Several well described models have been shown to enhance compliance with quarantine and isolation. Fundamental components include ensuring financial security and compensation as well as practical support. A test-and-care model in San Francisco, US, addressed many of the logistical and financial barriers to self-isolation faced by socioeconomically vulnerable populations through provision of information about community resources, home deliveries of material goods (groceries, personal protective equipment, and cleaning supplies), and clinical and social support for people with positive results.17
Not only was the intervention feasible and acceptable, with 67% of participants requesting support to self-isolate, but trust in the scheme improved over time. This resulted in 11% of participants disclosing a larger number of contacts than at first reported, and 7% requesting temporary relocation to a hotel room for isolation despite initially declining this service.
A similar scheme in New York City offers people with positive results a menu of supportive services to help them quarantine either at home or in free hotel accommodation.18 The service includes free deliveries of food and medicines, transport, and even dog walking. Vermont designed a response with the needs of high risk groups in mind and has generally had low community spread compared with other US states.
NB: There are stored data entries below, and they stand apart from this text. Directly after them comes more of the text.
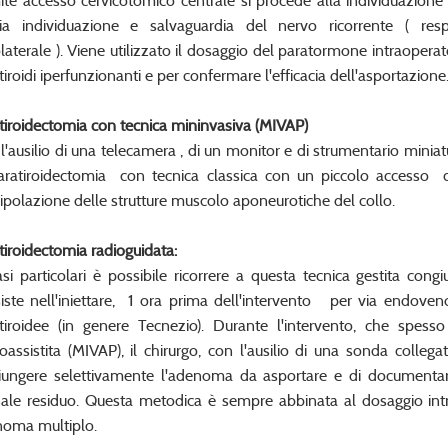
ite accesso cervicotomico centrale si procede alla individuazione
ia individuazione e salvaguardia del nervo ricorrente ( res
aterale ). Viene utilizzato il dosaggio del paratormone intraoperat
tiroidi iperfunzionanti e per confermare l'efficacia dell'asportazione
tiroidectomia con tecnica mininvasiva (MIVAP)
l'ausilio di una telecamera , di un monitor e di strumentario miniat
aratiroidectomia con tecnica classica con un piccolo accesso 
polazione delle strutture muscolo aponeurotiche del collo.
tiroidectomia radioguidata:
asi particolari è possibile ricorrere a questa tecnica gestita co
iste nell'iniettare, 1 ora prima dell'intervento per via endoven
tiroidee (in genere Tecnezio). Durante l'intervento, che spesso 
oassistita (MIVAP), il chirurgo, con l'ausilio di una sonda collega
iungere selettivamente l'adenoma da asportare e di documentar
ale residuo. Questa metodica è sempre abbinata al dosaggio intr
oma multiplo.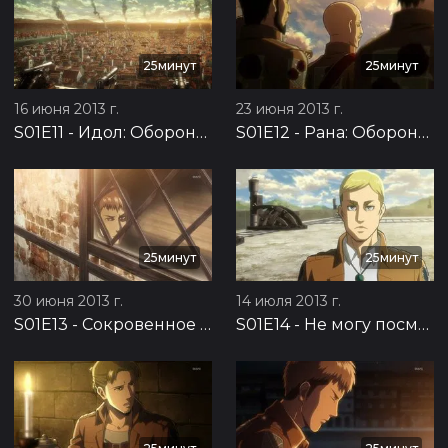
25минут
25минут
16 июня 2013 г.
23 июня 2013 г.
S01E11
-
Идол: Оборона Троста, часть 7
S01E12
-
Рана: Оборона Троста, часть 8
25минут
25минут
30 июня 2013 г.
14 июля 2013 г.
S01E13
-
Сокровенное желание: Оборона Троста, часть 9
S01E14
-
Не могу посмотреть ему в глаза: Подготовка к контратаке, часть 1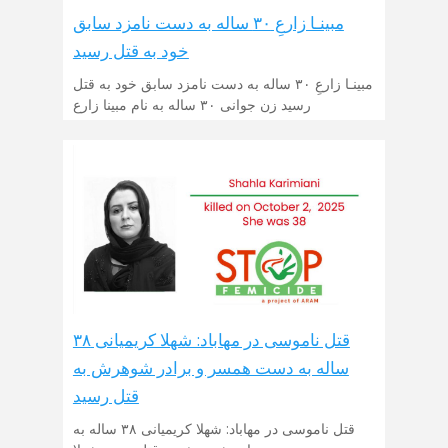
مبینـا زارعِ ۳۰ ساله به دست نامزد سابق
خود به قتل رسید
مبینـا زارعِ ۳۰ ساله به دست نامزد سابق خود به قتل
رسید زن جوانی ۳۰ ساله به نام مبینا زارع
قتل ناموسی در مهاباد: شهلا کریمیانی ۳۸
ساله به دست همسر و برادر شوهرش به
قتل رسید
قتل ناموسی در مهاباد: شهلا کریمیانی ۳۸ ساله به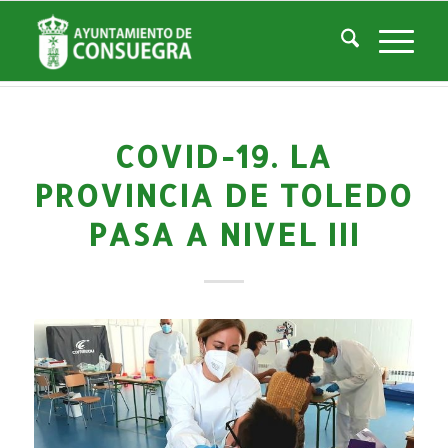
Noticias
Usted está aquí:
Inicio
/
Noticias
/
La Ciudad
/
Noticias
/
Noticias-Actualidad
/
COVID-19. La Provincia de Toledo pasa a NIVEL III
COVID-19. LA
PROVINCIA DE TOLEDO
PASA A NIVEL III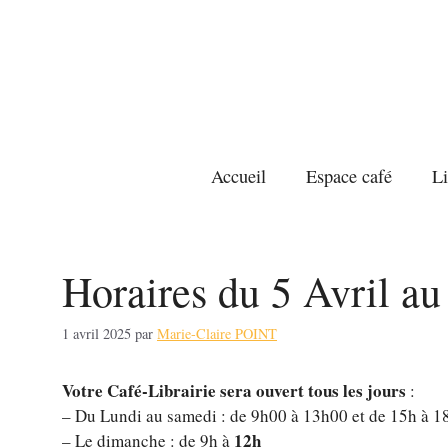
Aller
au
contenu
Accueil
Espace café
Li
Horaires du 5 Avril au
1 avril 2025
par
Marie-Claire POINT
Votre Café-Librairie sera ouvert tous les jours
:
– Du Lundi au samedi : de 9h00 à 13h00 et de 15h à 1
12h
– Le dimanche : de 9h à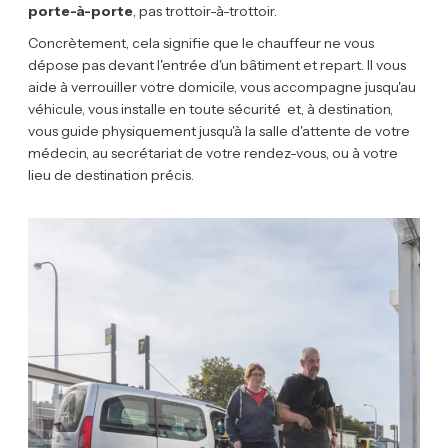
porte-à-porte
, pas trottoir-à-trottoir.
Concrètement, cela signifie que le chauffeur ne vous
dépose pas devant l'entrée d'un bâtiment et repart. Il vous
aide à verrouiller votre domicile, vous accompagne jusqu'au
véhicule, vous installe en toute sécurité et, à destination,
vous guide physiquement jusqu'à la salle d'attente de votre
médecin, au secrétariat de votre rendez-vous, ou à votre
lieu de destination précis.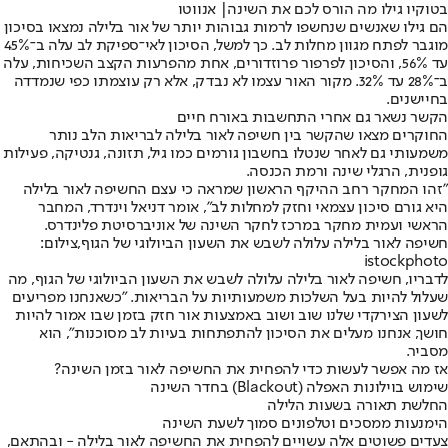
בטוקיו גילו מה הורס לכם את השינה| אנווטו
הם גילו שאנשים שנחשפו לרמות גבוהות יותר של אור בלילה נמצאו בסיכון
מוגבר לפתח מגוון מחלות לב. כך למשל, הסיכון לאי־ספיקת לב עלה ב־45%
עד 56%, והסיכון לפרפור פרוזדורים, אחת מהפרעות הקצב השכיחות, עלה
ב־28% עד 32%. מקור האור עצמו לא נבדק, אלא רק עוצמתו כפי שנמדדה
בחיישנים.
הקשר נשאר גם אחרי התחשבות באורח חיים
החוקרים מצאו שהקשר בין חשיפה לאור בלילה לבריאות הלב נותר
משמעותי גם לאחר שנטלו בחשבון גורמים כמו גיל, תזונה, גנטיקה, פעילות
גופנית, הרגלי שינה ורמת הכנסה.
"זהו המחקר רחב ההיקף הראשון שמראה כי עצם החשיפה לאור בלילה
היא גורם סיכון עצמאי וחזק למחלות לב", אומר דניאל וינדרד, המחבר
הראשי ועמית מחקר במרכז לחקר השינה של אוניברסיטת פלינדרס.
חשיפה לאור בלילה עלולה לשבש את השעון הביולוגי של הגוף,צילום:
istockphoto
לדבריו, חשיפה לאור בלילה עלולה לשבש את השעון הביולוגי של הגוף, מה
שעלול להיות בעל השלכות משמעותיות על הבריאות. "כשאנחנו מפריעים
לשעון הצירקדי שלנו שוב ושוב באמצעות אור חזק בזמן שבו אמור להיות
חושך, אנחנו מעלים את הסיכון להתפתחות בעיות לב מסוכנות", הוא
מסביר.
אז מה אפשר לעשות כדי להפחית את החשיפה לאור בזמן השינה?
שימוש בוילונות האפלה (Blackout) בחדר השינה
החלשת תאורה בשעות הלילה
הימנעות ממסכים וטלפונים סמוך לשעת השינה
צעדים פשוטים אלה עשויים להפחית את החשיפה לאור בלילה - ובהתאם,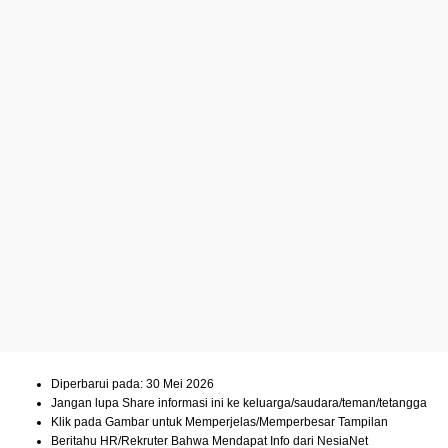
Diperbarui pada: 30 Mei 2026
Jangan lupa Share informasi ini ke keluarga/saudara/teman/tetangga
Klik pada Gambar untuk Memperjelas/Memperbesar Tampilan
Beritahu HR/Rekruter Bahwa Mendapat Info dari NesiaNet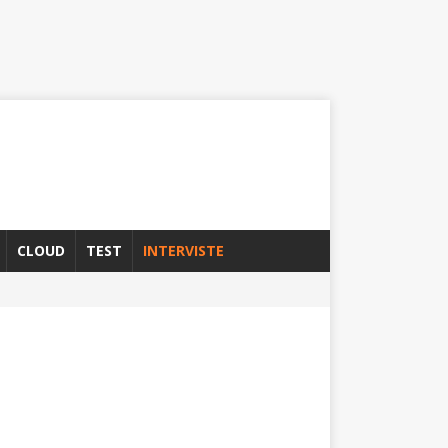
CLOUD
TEST
INTERVISTE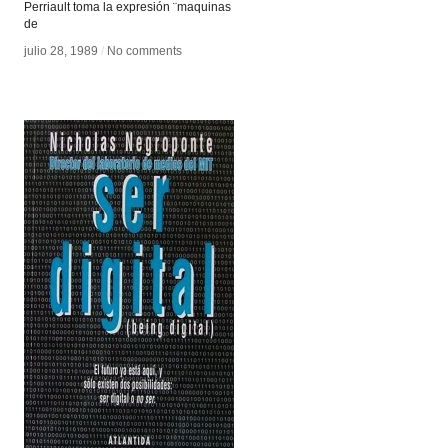
Perriault toma la expresión ¨maquinas
de
julio 28, 1989
julio 28, 1989
/
/
No comments
No comments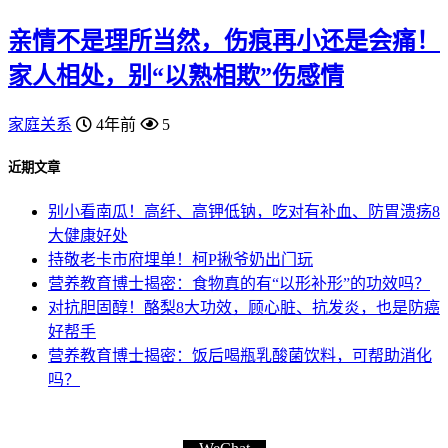
亲情不是理所当然，伤痕再小还是会痛！
家人相处，别“以熟相欺”伤感情
家庭关系
4年前
5
近期文章
别小看南瓜！高纤、高钾低钠，吃对有补血、防胃溃疡8
大健康好处
持敬老卡市府埋单！柯P揪爷奶出门玩
营养教育博士揭密：食物真的有“以形补形”的功效吗？
对抗胆固醇！酪梨8大功效，顾心脏、抗发炎，也是防癌
好帮手
营养教育博士揭密：饭后喝瓶乳酸菌饮料，可帮助消化
吗？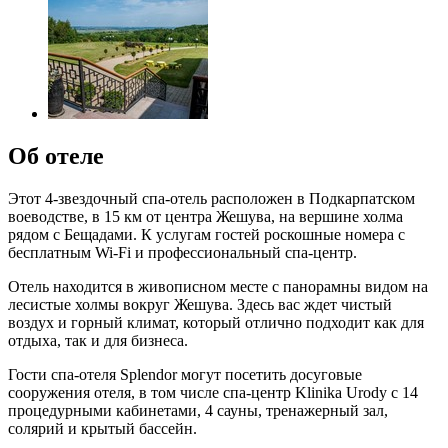
Об отеле
Этот 4-звездочный спа-отель расположен в Подкарпатском
воеводстве, в 15 км от центра Жешува, на вершине холма
рядом с Бещадами. К услугам гостей роскошные номера с
бесплатным Wi-Fi и профессиональный спа-центр.
Отель находится в живописном месте с панорамны видом на
лесистые холмы вокруг Жешува. Здесь вас ждет чистый
воздух и горный климат, который отлично подходит как для
отдыха, так и для бизнеса.
Гости спа-отеля Splendor могут посетить досуговые
сооружения отеля, в том числе спа-центр Klinika Urody с 14
процедурными кабинетами, 4 сауны, тренажерный зал,
солярий и крытый бассейн.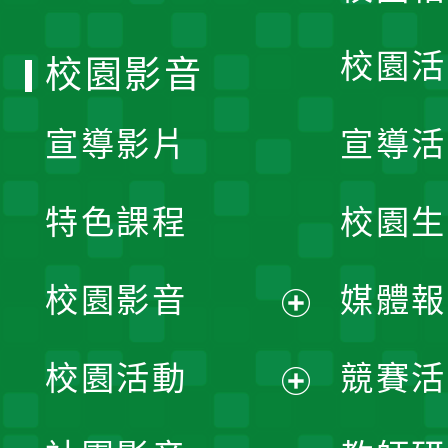
單
校園活
校園影音
宣導影片
宣導活
特色課程
校園生
校園影音
媒體報
展
校園活動
競賽活
開
展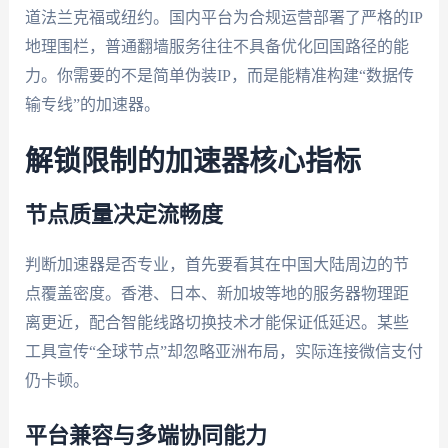
道法兰克福或纽约。国内平台为合规运营部署了严格的IP
地理围栏，普通翻墙服务往往不具备优化回国路径的能
力。你需要的不是简单伪装IP，而是能精准构建“数据传
输专线”的加速器。
解锁限制的加速器核心指标
节点质量决定流畅度
判断加速器是否专业，首先要看其在中国大陆周边的节
点覆盖密度。香港、日本、新加坡等地的服务器物理距
离更近，配合智能线路切换技术才能保证低延迟。某些
工具宣传“全球节点”却忽略亚洲布局，实际连接微信支付
仍卡顿。
平台兼容与多端协同能力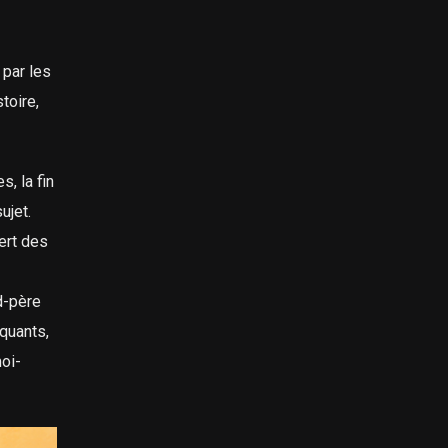
 par les
stoire,
, la fin
ujet.
vert des
d-père
oquants,
moi-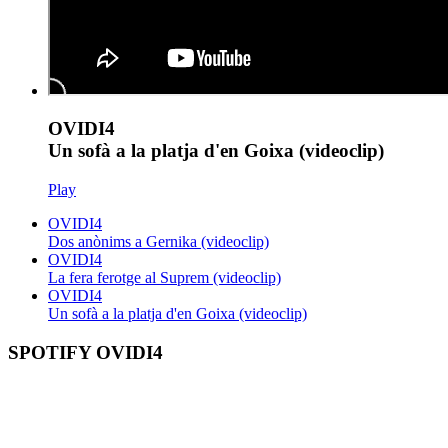
OVIDI4
Un sofà a la platja d'en Goixa (videoclip)
Play
OVIDI4
Dos anònims a Gernika (videoclip)
OVIDI4
La fera ferotge al Suprem (videoclip)
OVIDI4
Un sofà a la platja d'en Goixa (videoclip)
SPOTIFY OVIDI4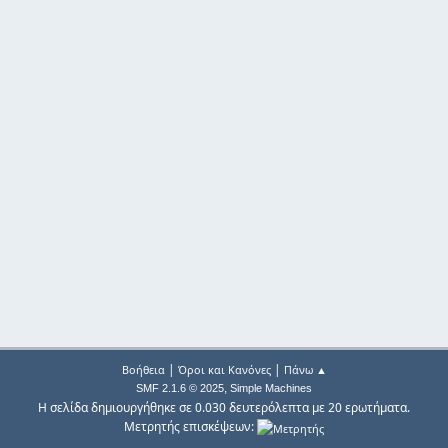
|
|
Βοήθεια
Όροι και Κανόνες
Πάνω ▲
,
SMF 2.1.6 © 2025
Simple Machines
Η σελίδα δημιουργήθηκε σε 0.030 δευτερόλεπτα με 20 ερωτήματα.
Μετρητής επισκέψεων: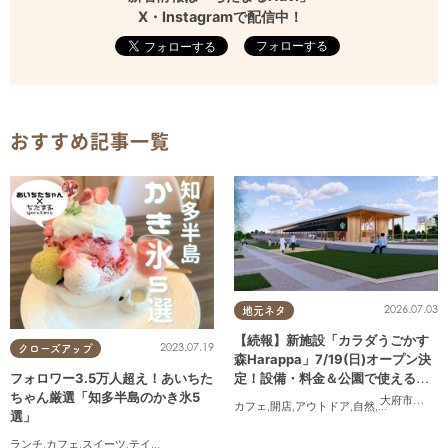
X・Instagramで配信中！
フォローする
おすすめ記事一覧
2026.07.03
地元ネタ
【続報】新施設「カラダうごかす
2023.07.19
クローズアップ
森Harappa」7/19(日)オープン決
定！設備・料金＆公園で使えるレ
フォロワー3.5万人超え！あいちた
ンタルアイテムも登場
ちゃん厳選「知多半島のかき氷5
大府市
,
東浦
カフェ
,
開店
,
アウトドア
,
自然
,
まちネタ
,
家族
選」
ランチ
,
カフェ
,
スイーツ
,
テイクアウト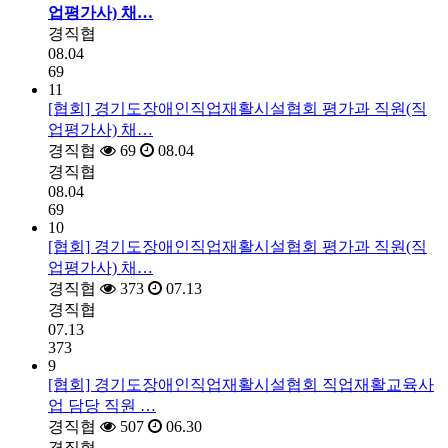
업평가사) 채…
경직협
08.04
69
11
[협회] 경기도장애인직업재활시설협회 평가과 직원(직
업평가사) 채…
경직협
69
08.04
경직협
08.04
69
10
[협회] 경기도장애인직업재활시설협회 평가과 직원(직
업평가사) 채…
경직협
373
07.13
경직협
07.13
373
9
[협회] 경기도장애인직업재활시설협회 직업재활교육사
업 담당 직원 …
경직협
507
06.30
경직협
Its community and public health led scheme includes protection from eviction, state supported housing for homeless people, hazard pay, meal deliveries, and free pop-up testing in high risk communities.19 These interventions have led to high rates of test uptake, number of contacts identified, and adherence to self-isolation, contributing to reducing total household and community transmission.10
As vaccines are rolled out, even small improvements in people’s ability to quarantine and isolate can have an important effect on slowing transmission, hospital admission, and death, especially among those most at risk of covid-19.1020 The next phase of the public health response must align testing strategies with people’s lived realities and establish a readily accessible scheme that provides free and safe accommodation for those in need as well as adequate income support, job protection, and replacement of caring responsibilities.
Ultimately, people need to be able to isolate without fear of a substantial damage to their work, income, family, or caring responsibilities. We can’t wait for vaccine mediated decreases in morbidity and mortality to manifest. Too many lives have been lost or destroyed. Integrating equitable support services for those most at risk for covid-19 is a national emergency and governments should act accordingly.
Competing interests: We have read and understood BMJ policy on declaration of interests and declare MC is a co-opted member of NERVTAG advising SAGE, JC is a member of social care working group advising DHSC and SAGE.
Provenance and peer review: Commissioned; not externally peer reviewed.